(Pixel coordinate grounding data)
####################
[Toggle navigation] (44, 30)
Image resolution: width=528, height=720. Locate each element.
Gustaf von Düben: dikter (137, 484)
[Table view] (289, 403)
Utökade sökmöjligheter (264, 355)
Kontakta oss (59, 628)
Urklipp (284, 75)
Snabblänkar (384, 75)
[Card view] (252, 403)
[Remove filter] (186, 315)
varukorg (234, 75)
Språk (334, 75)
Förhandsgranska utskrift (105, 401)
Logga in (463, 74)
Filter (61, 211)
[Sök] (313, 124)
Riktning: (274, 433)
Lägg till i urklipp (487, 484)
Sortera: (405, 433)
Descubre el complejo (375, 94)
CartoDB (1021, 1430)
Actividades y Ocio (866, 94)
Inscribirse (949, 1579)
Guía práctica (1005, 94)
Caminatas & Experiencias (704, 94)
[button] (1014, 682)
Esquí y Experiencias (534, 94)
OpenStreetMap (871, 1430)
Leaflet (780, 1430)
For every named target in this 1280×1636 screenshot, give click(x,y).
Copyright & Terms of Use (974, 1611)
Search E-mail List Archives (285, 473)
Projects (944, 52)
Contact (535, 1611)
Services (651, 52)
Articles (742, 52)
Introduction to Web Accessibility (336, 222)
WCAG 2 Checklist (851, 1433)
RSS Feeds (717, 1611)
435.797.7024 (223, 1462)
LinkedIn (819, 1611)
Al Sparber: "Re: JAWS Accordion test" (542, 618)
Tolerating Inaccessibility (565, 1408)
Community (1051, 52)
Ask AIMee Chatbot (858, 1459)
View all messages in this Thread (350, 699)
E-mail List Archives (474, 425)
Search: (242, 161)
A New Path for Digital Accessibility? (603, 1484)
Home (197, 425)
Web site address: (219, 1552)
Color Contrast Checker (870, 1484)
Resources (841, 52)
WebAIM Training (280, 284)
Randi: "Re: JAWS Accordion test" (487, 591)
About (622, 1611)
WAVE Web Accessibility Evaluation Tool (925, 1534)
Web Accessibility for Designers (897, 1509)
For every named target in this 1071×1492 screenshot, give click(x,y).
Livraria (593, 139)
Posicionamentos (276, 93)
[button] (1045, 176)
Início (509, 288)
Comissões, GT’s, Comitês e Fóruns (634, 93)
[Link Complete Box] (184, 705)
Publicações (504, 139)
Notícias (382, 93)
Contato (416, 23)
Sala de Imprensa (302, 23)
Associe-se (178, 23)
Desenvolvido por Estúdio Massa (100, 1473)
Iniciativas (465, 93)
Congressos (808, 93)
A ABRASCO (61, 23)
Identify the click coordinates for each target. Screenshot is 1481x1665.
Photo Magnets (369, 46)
####################
■ **EXERCISE DESCRIPTION**
What lines in the data above carry "mail"? Return them all.

■ **RESULT**
Search E-mail List Archives (285, 473)
E-mail List Archives (474, 425)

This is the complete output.